Stuck at three qubits

Scott Aaronson attacks a new paper by Ross Anderson and Robert Brady on Why quantum computing is hard and quantum cryptography is not provably secure. The paper tries to give an "possible explanation of why we’re stuck at three qubits".

The UK Register reports:
Two killjoy researchers from the University of Cambridge have cast doubt on whether quantum cryptography can be regarded as ‘provably secure’ – and are asking whether today’s quantum computing experimentation is demonstrating classical rather than quantum effects. ...

Anderson and Brady are asserting that experiments conducted to date observe coherence between distant particles, but fail to eliminate the possibility that the two particles are responding to an identical third stimulus – like the bouncing droplet in the video. In other words: two boats on a lake, bouncing on the waves, aren’t demonstrating quantum physics, they’re responding to the same ripples.

Hence their doubts about cryptography: “As the experiments done to test the Bell inequalities have failed to rule out a classical hidden-variable theory of quantum mechanics such as the soliton model, the security case for quantum cryptography based on EPR [The Register - Einstein – Podolsky Rosen] pairs has not been made.”
The reasoning is a little fuzzy here. I say that the quantum crypto security is dubious for other reasons.

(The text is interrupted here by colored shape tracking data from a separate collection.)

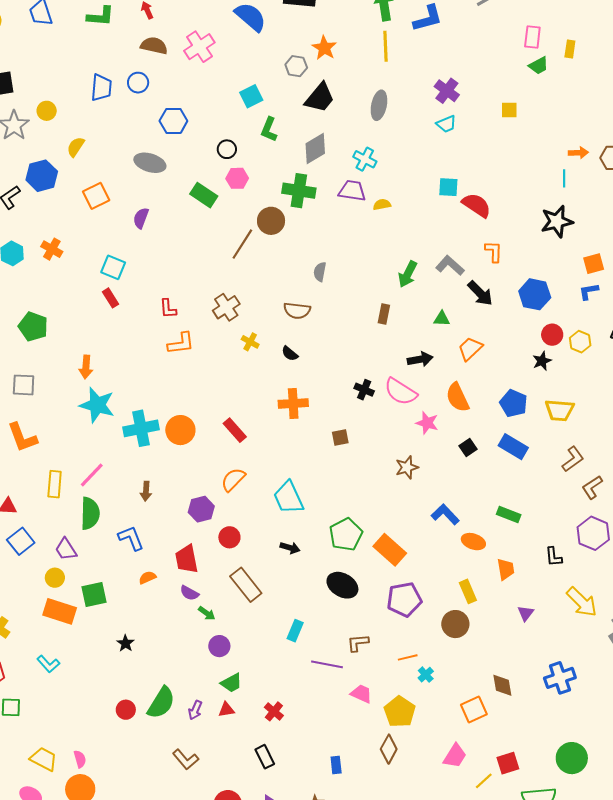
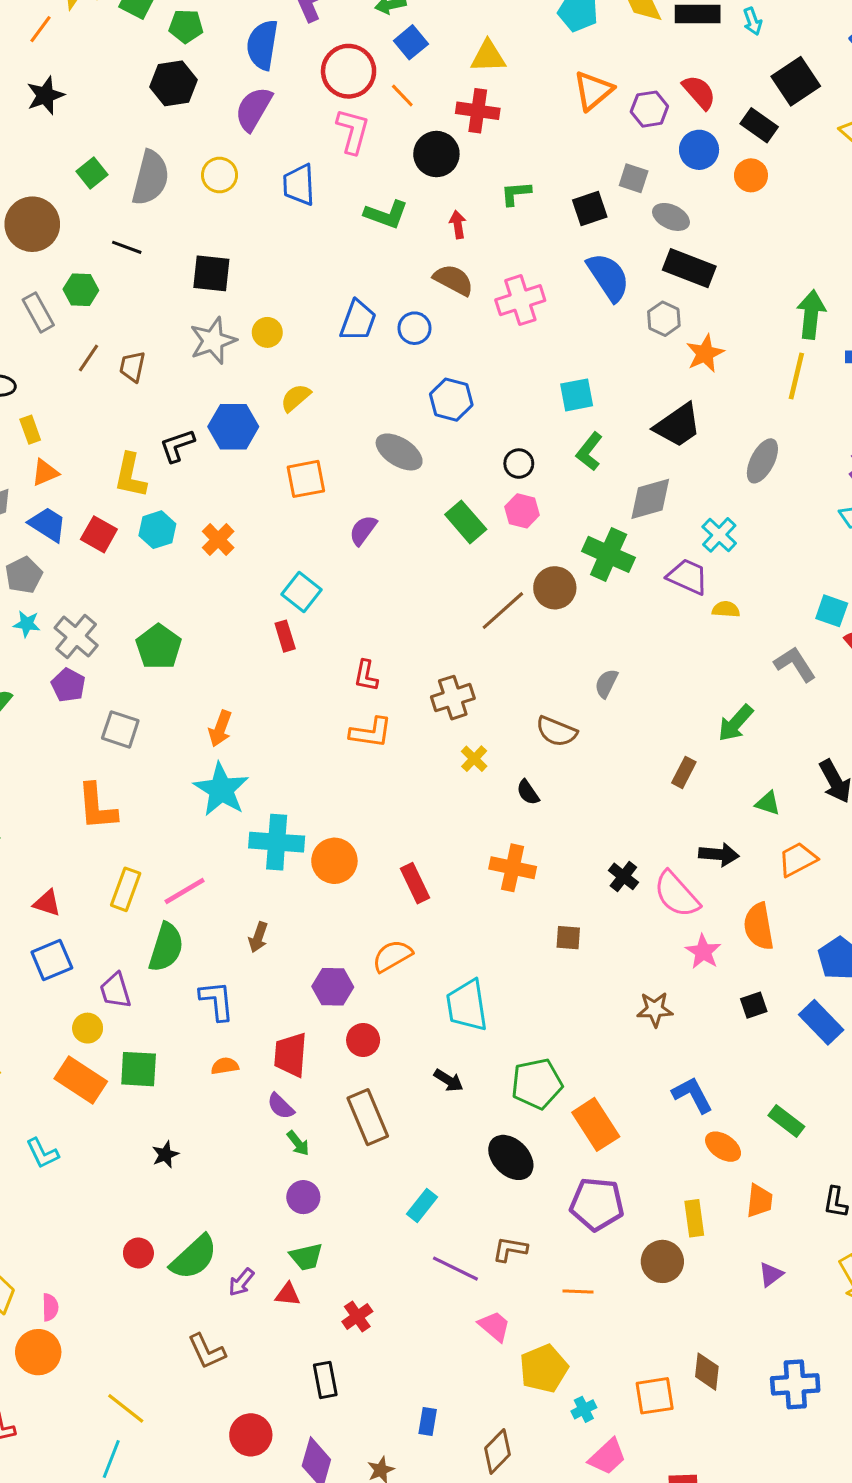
gray hexagon: (296, 66) -> (664, 319), moved
gray L-shape: (450, 265) -> (795, 664), moved
cyan cross: (426, 675) -> (584, 1409), moved
brown diamond: (389, 749) -> (498, 1451), moved

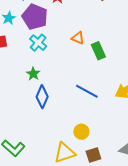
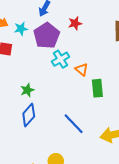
cyan cross: (38, 43) -> (61, 59), moved

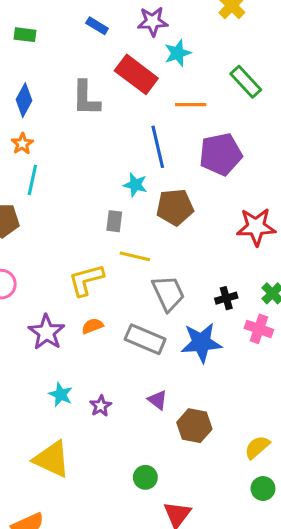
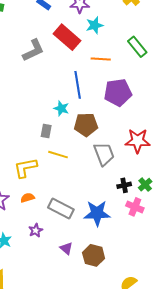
gray L-shape: (86, 98) -> (33, 50), turned -120
gray trapezoid: (168, 293) -> (104, 154), moved
black cross: (226, 298) -> (124, 185), moved
purple star: (101, 406) -> (36, 230), moved
brown hexagon: (194, 426) -> (94, 255), moved

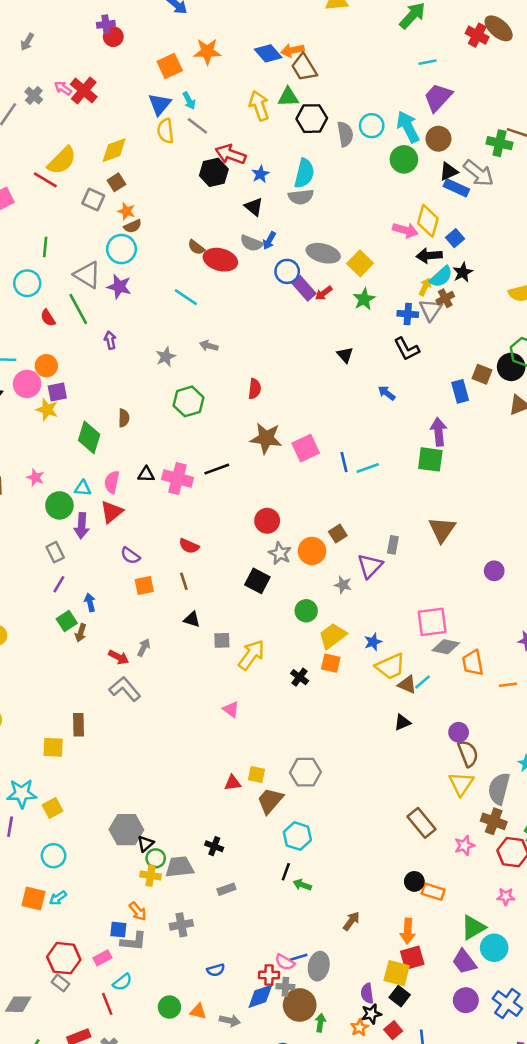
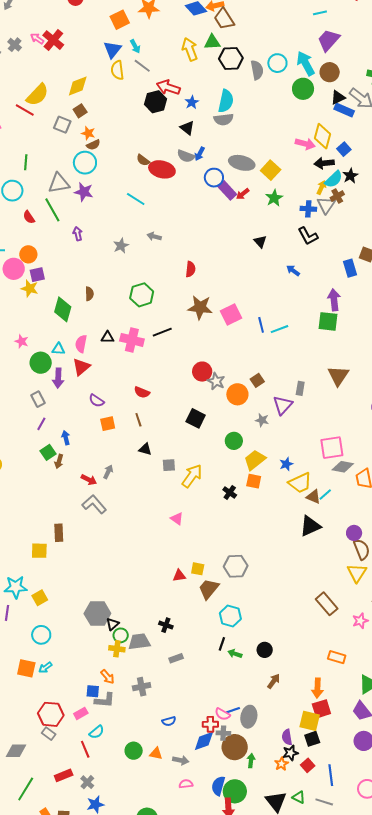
gray triangle: (87, 275) -> (59, 183), turned -40
green hexagon: (188, 401) -> (142, 295), moved
gray star: (280, 553) -> (216, 381), moved
black triangle: (402, 722) -> (310, 526), size x1.6
black circle: (414, 881) -> (265, 650), moved
black square: (400, 996) -> (312, 739), turned 35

Update: Scott drew some interesting comments, with Lumo saying:
I understand that you consider a quantum computer running Shor’s or different algorithm to be something in between the Earth and Heaven – after all, we don’t have it yet. My suspicion is that you also want to say that its possible existence is disputable because this makes your field look like unsettled, ongoing research near the frontiers of physics knowledge – which it’s actually not because in reality, quantum computation is just an advanced engineering application of rudimentary physics insights of the 1920s and 1930s.
And Scott going off the rails:
Even if they predict a huge “temporary” setback (e.g., losing a war), they typically also predict that far enough in the future, the world will come to see the martyrdom and heroism of their cause.

For this reason, I submit that, while it’s not necessary as a matter of principle, in fact most political ideologies are pretty tightly coupled to empirical predictions about the future of humankind: for example, “the world will come to see the rightness of superior races enslaving or exterminating inferior ones.” And many of those predictions have been pretty dramatically falsified.